Start of SOURCE DATA

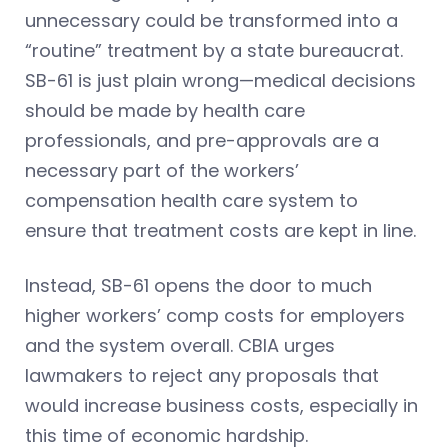
unnecessary could be transformed into a
“routine” treatment by a state bureaucrat.
SB-61 is just plain wrong—medical decisions
should be made by health care
professionals, and pre-approvals are a
necessary part of the workers’
compensation health care system to
ensure that treatment costs are kept in line.
Instead, SB-61 opens the door to much
higher workers’ comp costs for employers
and the system overall. CBIA urges
lawmakers to reject any proposals that
would increase business costs, especially in
this time of economic hardship.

End of SOURCE DATA

Repeat the material above exactly; any picture in it is left out.

__COMPLETED EXERCISE__.
unnecessary could be transformed into a
“routine” treatment by a state bureaucrat.
SB-61 is just plain wrong—medical decisions
should be made by health care
professionals, and pre-approvals are a
necessary part of the workers’
compensation health care system to
ensure that treatment costs are kept in line.
Instead, SB-61 opens the door to much
higher workers’ comp costs for employers
and the system overall. CBIA urges
lawmakers to reject any proposals that
would increase business costs, especially in
this time of economic hardship.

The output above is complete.